▶ _TASK INSTRUCTIONS_
Please repeat the data in full, character for character.

▶ _SUPPLIED MATERIAL_
-=-=-
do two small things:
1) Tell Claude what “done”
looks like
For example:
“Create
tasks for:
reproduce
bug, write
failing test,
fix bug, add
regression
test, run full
-=-=-
▶ _ANSWER BELOW_
do two small things:
1) Tell Claude what “done”
looks like
For example:
“Create
tasks for:
reproduce
bug, write
failing test,
fix bug, add
regression
test, run full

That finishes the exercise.